Ruth, Grass Valley, CA

Toyshop Names:
Noodle Kadoodle, Zany Brainy, Gear for the Future, Play Pals Shop, Wee Folks Tools
Play While We May, Learning Tools for Little Folk………………….Marilyn, MI
Wee Play, The Toy Box, Play Time Toys……………………………Sloan
Frivolities…………………………………………………………………Mel K.
Child's Play, Kiddy Palace……………………………………………. Karin in Delaware
Small Stuff………………………………………………………………. MAP in Puyallup
Little World………………………………………………………………..Martha Simpson

Toyshop Names: I made a toy store and named it

Toyshop Names: I made a toy store and named it Toys for Tots. A number of friends have commented favorably on the name.
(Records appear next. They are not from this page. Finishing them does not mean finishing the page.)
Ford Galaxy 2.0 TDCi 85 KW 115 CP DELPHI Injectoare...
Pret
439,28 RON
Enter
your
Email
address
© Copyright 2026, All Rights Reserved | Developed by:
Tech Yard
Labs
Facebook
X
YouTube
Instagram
You are welcome to use it. Used small wooden letters from Hobby Lobby.

Ruth Morey, Corpus Christi on Padre Island

eBay: There *are* some really nasty sellers out there, but Please believe that most are honest and good. (Especially in the miniatures categories.) I have some rules that I go by when making purchases on eBay that can save a lot of grief for the newbies:

1.) ALWAYS read the feedback; not just a quick look at the net number! Watch out for a lot of "weak positive" feedback where the buyer said "item as described". or "packs well". Hmmmmm. If that's all they could say about the seller, it must not have been a great experience for them.
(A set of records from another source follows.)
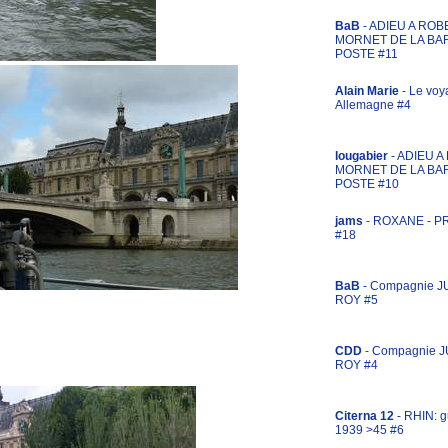
BaB
- ADIEU A ROB
MORNET DE LA BA
POSTE #11
Alain Marie
- Le voy
Allemagne #4
lougabier
- ADIEU 
MORNET DE LA BA
POSTE #10
jams
- ROXANE - 
#18
BaB
- Compagnie J
ROY #5
CDD
- Compagnie 
ROY #4
Citerna 12
- RHIN: g
1939 >45 #6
2.) Never buy from anyone with "hidden" feedback. There's a reason it's hidden.

3.) Always ask *specifically* what the shipping charges will be BEFORE you bid. Some dealers mark up the shipping price at the end, if the auction doesn't go as well as planned. Many add exorbitant handling fees.Read the fine print or ask ask ask! If a seller is unwilling to weigh the object or give me a rate in advance, then I will not do business with them. Period. It's quite easy for them to go to and get a rate for you, or to call 1-800-ask-usps. If they ship UPS, then they already have a rate chart anyway. By the way, one of my pet peeves is sellers who say "see auction description for shipping charges" and then get so excited with posting their auction that they completely leave it out.

4.) Ask for measurements before you bid, if there is not an object in the photo such as a coin or ruler for reference. I, too, have seen some very interesting judgments from sellers as to what they consider "perfect 1:12 scale".
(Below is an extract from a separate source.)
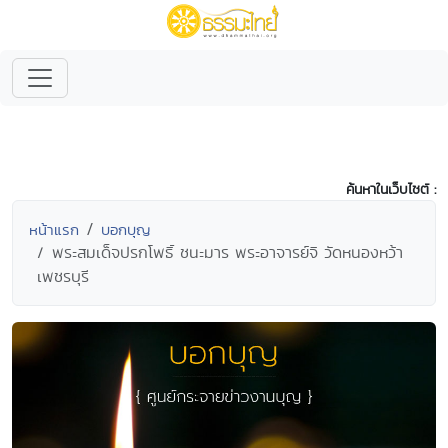
ค้นหาในเว็บไซต์ :
หน้าแรก
บอกบุญ
พระสมเด็จปรกโพธิ์ ชนะมาร พระอาจารย์จิ วัดหนองหว้า
เพชรบุรี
5.) Finally, never ever assume anything. Ask the seller all the questions *before* you bid. If they don't return your email before the auction ends, they are probably not going to ship you item very promptly either. (Unless the auction states that they are out of town or whatever.)

Debbie Jones

Sales Tax: Well I ended up calling the MN Department of Revenue Sales Tax Division and asked about charging sales tax on orders to be delivered at a later date. He said I need to collect taxes from orders if I have a sales tax license from the state the customer is from (i.e. I have a sales tax license from IL, NY, WI, MN so if the customer is from those states, I need to collect sales tax and declare it on each states sales taxes.) I hope this clarifies things for everyone. It sure complicates things for me though, but then I should have expected that from the Government!

Connie Sauve

Worthing, England - New shop: I am from England. Worthing in West Sussex to be precise. I have 4 houses the latest being a 6 roomed Georgian mansion. The reason why I am writing is because I have just found this wonderful new shop here in Worthing. Its called Ginny's Attic. Its situated in South Farm Rd.Tel no:01903 522599. I found it quite by accident & of course I had to go in to have a look! They are the most friendly helpful people I have ever met & although new to miniatures have a vast stock of accessories, houses, room boxes & craft materials including wood & haberdashery.